** TASK BRIEF **
Copy out, exactly as written, only the line containing "с вашего автомобиля." and the lines after it through the end of the records.

══ SUPPLIED ENTRIES ══

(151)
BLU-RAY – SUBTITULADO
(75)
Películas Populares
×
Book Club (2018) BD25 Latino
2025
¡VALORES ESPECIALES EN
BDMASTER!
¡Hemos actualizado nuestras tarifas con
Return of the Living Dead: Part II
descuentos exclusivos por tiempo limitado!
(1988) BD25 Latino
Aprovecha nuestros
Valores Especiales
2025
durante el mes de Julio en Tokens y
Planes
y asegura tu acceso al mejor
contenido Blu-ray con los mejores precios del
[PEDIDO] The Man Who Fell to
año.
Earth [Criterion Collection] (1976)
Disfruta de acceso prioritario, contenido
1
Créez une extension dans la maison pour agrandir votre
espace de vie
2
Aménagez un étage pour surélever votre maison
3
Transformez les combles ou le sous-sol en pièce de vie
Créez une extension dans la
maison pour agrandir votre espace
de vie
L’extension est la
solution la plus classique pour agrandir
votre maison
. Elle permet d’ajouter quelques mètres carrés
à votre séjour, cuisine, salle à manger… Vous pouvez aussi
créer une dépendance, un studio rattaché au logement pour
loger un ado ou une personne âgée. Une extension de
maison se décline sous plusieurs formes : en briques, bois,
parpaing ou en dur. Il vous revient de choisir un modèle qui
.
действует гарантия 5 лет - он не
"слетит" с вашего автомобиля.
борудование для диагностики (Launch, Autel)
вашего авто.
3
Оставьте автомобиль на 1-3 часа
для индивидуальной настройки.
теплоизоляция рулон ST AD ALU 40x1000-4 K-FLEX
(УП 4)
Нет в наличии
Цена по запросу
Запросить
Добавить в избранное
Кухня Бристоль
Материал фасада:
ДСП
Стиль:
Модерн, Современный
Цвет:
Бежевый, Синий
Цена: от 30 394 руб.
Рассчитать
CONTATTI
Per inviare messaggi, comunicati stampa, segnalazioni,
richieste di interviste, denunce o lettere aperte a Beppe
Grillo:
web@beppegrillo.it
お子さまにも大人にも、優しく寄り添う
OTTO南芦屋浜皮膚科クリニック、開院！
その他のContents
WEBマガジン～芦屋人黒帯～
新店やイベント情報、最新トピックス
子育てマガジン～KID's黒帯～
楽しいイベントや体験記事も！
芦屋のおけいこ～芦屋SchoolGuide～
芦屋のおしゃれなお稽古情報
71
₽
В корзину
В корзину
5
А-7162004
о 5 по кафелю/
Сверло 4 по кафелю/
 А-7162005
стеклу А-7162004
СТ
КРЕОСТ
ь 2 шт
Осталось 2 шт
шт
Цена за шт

═══

** SOLVED PROBLEM **
"слетит" с вашего автомобиля.
борудование для диагностики (Launch, Autel)
вашего авто.
3
Оставьте автомобиль на 1-3 часа
для индивидуальной настройки.
теплоизоляция рулон ST AD ALU 40x1000-4 K-FLEX
(УП 4)
Нет в наличии
Цена по запросу
Запросить
Добавить в избранное
Кухня Бристоль
Материал фасада:
ДСП
Стиль:
Модерн, Современный
Цвет:
Бежевый, Синий
Цена: от 30 394 руб.
Рассчитать
CONTATTI
Per inviare messaggi, comunicati stampa, segnalazioni,
richieste di interviste, denunce o lettere aperte a Beppe
Grillo:
web@beppegrillo.it
お子さまにも大人にも、優しく寄り添う
OTTO南芦屋浜皮膚科クリニック、開院！
その他のContents
WEBマガジン～芦屋人黒帯～
新店やイベント情報、最新トピックス
子育てマガジン～KID's黒帯～
楽しいイベントや体験記事も！
芦屋のおけいこ～芦屋SchoolGuide～
芦屋のおしゃれなお稽古情報
71
₽
В корзину
В корзину
5
А-7162004
о 5 по кафелю/
Сверло 4 по кафелю/
 А-7162005
стеклу А-7162004
СТ
КРЕОСТ
ь 2 шт
Осталось 2 шт
шт
Цена за шт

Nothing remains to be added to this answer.